PROVIDED RECORDS —

--------------------

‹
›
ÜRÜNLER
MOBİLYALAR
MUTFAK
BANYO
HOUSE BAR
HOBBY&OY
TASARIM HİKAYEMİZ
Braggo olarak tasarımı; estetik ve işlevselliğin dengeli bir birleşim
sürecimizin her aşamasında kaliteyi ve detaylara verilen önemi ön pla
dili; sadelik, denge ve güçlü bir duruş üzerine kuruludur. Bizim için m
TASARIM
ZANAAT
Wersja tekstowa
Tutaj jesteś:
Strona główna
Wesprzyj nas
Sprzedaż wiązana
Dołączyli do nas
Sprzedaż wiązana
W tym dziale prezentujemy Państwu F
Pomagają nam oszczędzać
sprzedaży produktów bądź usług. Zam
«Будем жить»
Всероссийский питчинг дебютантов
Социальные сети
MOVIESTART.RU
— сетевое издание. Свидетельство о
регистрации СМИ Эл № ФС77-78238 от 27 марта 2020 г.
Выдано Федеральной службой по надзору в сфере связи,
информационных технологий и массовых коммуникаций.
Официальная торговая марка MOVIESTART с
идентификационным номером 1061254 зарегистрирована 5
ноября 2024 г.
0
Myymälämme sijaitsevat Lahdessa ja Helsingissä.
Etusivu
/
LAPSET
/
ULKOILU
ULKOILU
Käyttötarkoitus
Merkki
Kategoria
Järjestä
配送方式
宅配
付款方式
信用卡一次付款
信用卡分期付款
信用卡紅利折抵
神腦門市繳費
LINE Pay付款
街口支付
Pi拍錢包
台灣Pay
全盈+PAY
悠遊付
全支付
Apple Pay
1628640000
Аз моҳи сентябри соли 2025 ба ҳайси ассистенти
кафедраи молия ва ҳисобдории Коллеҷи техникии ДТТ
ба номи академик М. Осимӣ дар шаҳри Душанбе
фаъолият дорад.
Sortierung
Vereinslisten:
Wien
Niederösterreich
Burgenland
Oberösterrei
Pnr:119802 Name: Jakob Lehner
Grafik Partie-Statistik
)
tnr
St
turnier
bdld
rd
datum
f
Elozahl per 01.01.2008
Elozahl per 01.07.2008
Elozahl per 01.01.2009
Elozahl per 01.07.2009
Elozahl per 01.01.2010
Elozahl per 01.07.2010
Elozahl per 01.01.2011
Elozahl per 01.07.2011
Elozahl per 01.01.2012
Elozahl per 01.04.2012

--------------------

HOW TO COMPLETE THIS TASK — In full and without error, give the listing again.

EXERCISE RESULT —
‹
›
ÜRÜNLER
MOBİLYALAR
MUTFAK
BANYO
HOUSE BAR
HOBBY&OY
TASARIM HİKAYEMİZ
Braggo olarak tasarımı; estetik ve işlevselliğin dengeli bir birleşim
sürecimizin her aşamasında kaliteyi ve detaylara verilen önemi ön pla
dili; sadelik, denge ve güçlü bir duruş üzerine kuruludur. Bizim için m
TASARIM
ZANAAT
Wersja tekstowa
Tutaj jesteś:
Strona główna
Wesprzyj nas
Sprzedaż wiązana
Dołączyli do nas
Sprzedaż wiązana
W tym dziale prezentujemy Państwu F
Pomagają nam oszczędzać
sprzedaży produktów bądź usług. Zam
«Будем жить»
Всероссийский питчинг дебютантов
Социальные сети
MOVIESTART.RU
— сетевое издание. Свидетельство о
регистрации СМИ Эл № ФС77-78238 от 27 марта 2020 г.
Выдано Федеральной службой по надзору в сфере связи,
информационных технологий и массовых коммуникаций.
Официальная торговая марка MOVIESTART с
идентификационным номером 1061254 зарегистрирована 5
ноября 2024 г.
0
Myymälämme sijaitsevat Lahdessa ja Helsingissä.
Etusivu
/
LAPSET
/
ULKOILU
ULKOILU
Käyttötarkoitus
Merkki
Kategoria
Järjestä
配送方式
宅配
付款方式
信用卡一次付款
信用卡分期付款
信用卡紅利折抵
神腦門市繳費
LINE Pay付款
街口支付
Pi拍錢包
台灣Pay
全盈+PAY
悠遊付
全支付
Apple Pay
1628640000
Аз моҳи сентябри соли 2025 ба ҳайси ассистенти
кафедраи молия ва ҳисобдории Коллеҷи техникии ДТТ
ба номи академик М. Осимӣ дар шаҳри Душанбе
фаъолият дорад.
Sortierung
Vereinslisten:
Wien
Niederösterreich
Burgenland
Oberösterrei
Pnr:119802 Name: Jakob Lehner
Grafik Partie-Statistik
)
tnr
St
turnier
bdld
rd
datum
f
Elozahl per 01.01.2008
Elozahl per 01.07.2008
Elozahl per 01.01.2009
Elozahl per 01.07.2009
Elozahl per 01.01.2010
Elozahl per 01.07.2010
Elozahl per 01.01.2011
Elozahl per 01.07.2011
Elozahl per 01.01.2012
Elozahl per 01.04.2012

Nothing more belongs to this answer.